Here’s my dilemma. Where do you draw the cutoff for relatives who died? My own family is relatively simple- my grandfather died 5 years ago, and he’s the primary reason I want to make this acknolwedgement. He was a part of my life, and my fiances too. (We were together for 4 years when he died.). Where do you draw the line for someone like my fiance, who had grandparents die before he was born, grandparents die when he was an infant, a child, and the most recent one was 15 years ago when he was in high school. Do you “remember” people you never knew? I won’t be acknowleding an uncle who died before I was born, under my mother’s advisement (her brother).
Post # 3
@ZChick17: i am putting my grandmother and father, Fiance is putting his father.
i was very close with my grandmother and father, and knew them for almost 30 years.
you could list parents (and grandparents) and then say “and everyone else who couldn’t be with us today.”
Post # 4
We just did this:
The flowers at the altar have been placed in memory of the Bride and Groom’s grandparents and loved ones who are unable to attend today, but whose love and support are ever-present with us.
Post # 5
I think it could be hurtful for his parents and other family to exclude them. I’d either include them by name or just a sentiment without any names.
Post # 6
@Laurenplusalex: Well I’m certainly not going to exclude them without asking his mother first!
Post # 7
@ZChick17: that’s good, she’ll know what’s best probably. You’re right to ask, some people wouldn’t
Post # 8
Etiquette Snob here…
Ok traditionally when it comes to Wedding Etiquette, the MOST HONOURED GUESTS at a Wedding are:
The Brides Parents – The Grooms Parents – Grand Parents – and God Parents.
So if there is anyone that should be “remembered” it would be these folks… no point in carrying out further along the branches of the Family Tree unless it was a “Special Aunt or Uncle”… or say a Cousin who died young and tragically.

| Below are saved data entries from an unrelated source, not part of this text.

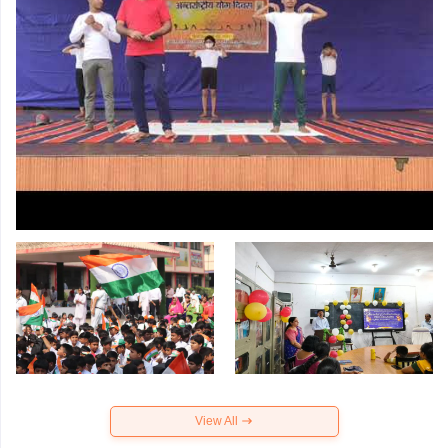
View All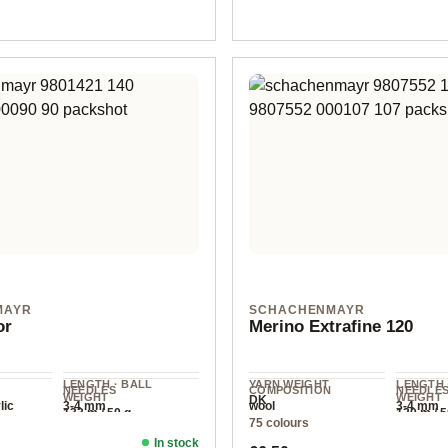
MAYR
SCHACHENMAYR
or
Merino Extrafine 120
LENGTH · BALL
YARN WEIGHT
LENGTH 
NEEDLES
COMPOSITION
NEEDLE
WEIGHT
WEIGHT
DK
lic
3-4 mm
wool
3-4 mm
133 m / 50 g
120 m / 5
75 colours
In stock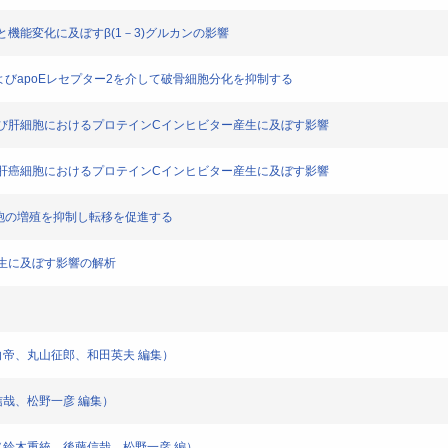
の分化と機能変化に及ぼすβ(1－3)グルカンの影響
AR-1およびapoEレセプター2を介して破骨細胞分化を抑制する
凝固系および肝細胞におけるプロテインCインヒビター産生に及ぼす影響
トカインの肝癌細胞におけるプロテインCインヒビター産生に及ぼす影響
は癌細胞の増殖を抑制し転移を促進する
血管新生に及ぼす影響の解析
瀬白帝、丸山征郎、和田英夫 編集）
信哉、松野一彦 編集）
ク（鈴木重統、後藤信哉、松野一彦 編）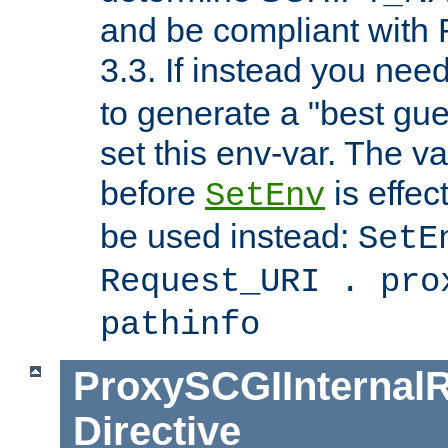
and be compliant with
3.3. If instead you nee
to generate a "best gue
set this env-var. The v
before
is effec
SetEnv
be used instead:
SetE
Request_URI . pro
pathinfo
ProxySCGIInternalR
Directive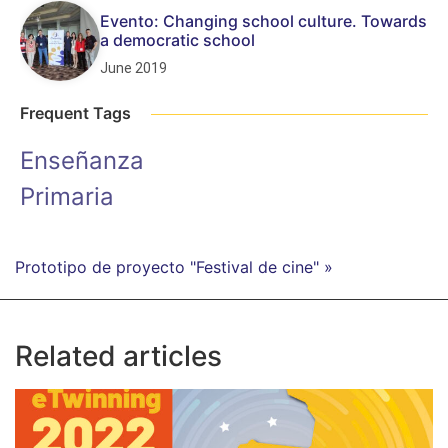
Evento: Changing school culture. Towards
a democratic school
June 2019
Frequent Tags
Enseñanza
Primaria
Prototipo de proyecto "Festival de cine" »
Related articles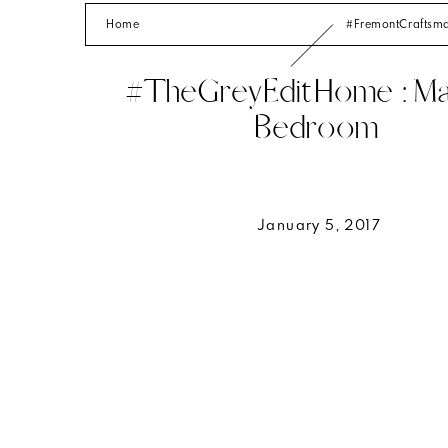
Home
#FremontCrafts
#TheGreyEditHome : Ma
Bedroom
January 5, 2017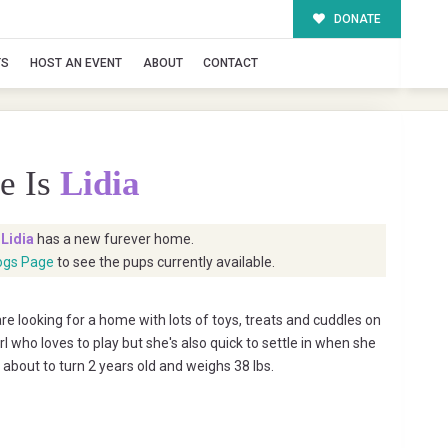
DONATE
TS
HOST AN EVENT
ABOUT
CONTACT
e Is
Lidia
t
Lidia
has a new furever home.
ogs Page
to see the pups currently available.
e looking for a home with lots of toys, treats and cuddles on
irl who loves to play but she's also quick to settle in when she
is about to turn 2 years old and weighs 38 lbs.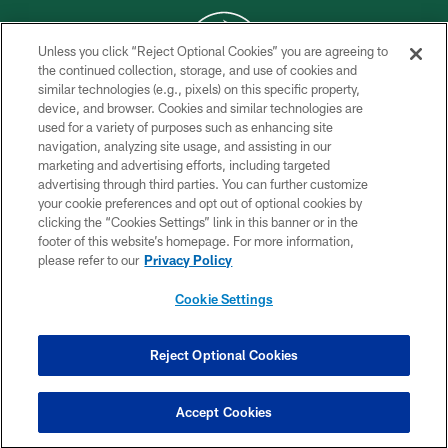
Unless you click “Reject Optional Cookies” you are agreeing to
the continued collection, storage, and use of cookies and
similar technologies (e.g., pixels) on this specific property,
COPYRIGHT © 2026 NEW YORK JETS
device, and browser. Cookies and similar technologies are
used for a variety of purposes such as enhancing site
PRIVACY POLICY
navigation, analyzing site usage, and assisting in our
ACCESSIBILITY
marketing and advertising efforts, including targeted
advertising through third parties. You can further customize
CONTACT US
your cookie preferences and opt out of optional cookies by
clicking the “Cookies Settings” link in this banner or in the
TERMS OF USE
footer of this website’s homepage. For more information,
SITE MAP
please refer to our
Privacy Policy
AD CHOICES
Cookie Settings
YOUR PRIVACY CHOICES
COOKIE SETTINGS
Reject Optional Cookies
PREFERENCE CENTER
Accept Cookies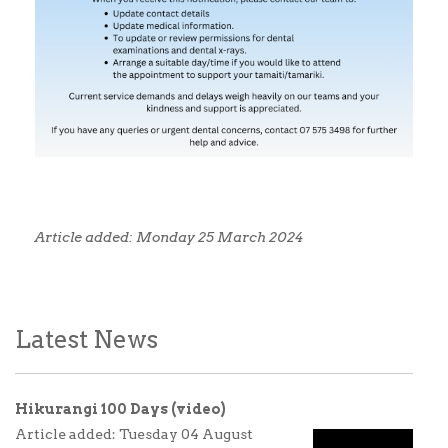
Article added: Monday 25 March 2024
Latest News
Hikurangi 100 Days (video)
Article added: Tuesday 04 August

Whether you choose to include All the Grand Parents for example, or just the ones you actually knew is up to you, and your Families… this is an issue I’d certainly be talking over with your Parents on both sides.
Hope this helps,
Post # 9
We’ve actually got it settled now. It took many days for my Father-In-Law to decide and get back to me, but we’ll include a list of all grandparents who have died, plain and simple. We’ve also mentioned those grandparents still living but unable to attend. (Due to health issues there will be no grandparents in attendence.)
Post # 10
@ZChick17: I ran into this issue, as well. I was going to acknowledge my mother on the back of the program but my husband raised the issue of acknowledging everyone else, as well. That would include all his grandparents, and both my grandfathers. There was also a question about a memorial candle or photo. Instead of risk leaving anyone out, I didn’t do it all. However, I did put my bouquet on my mothers grave after the wedding.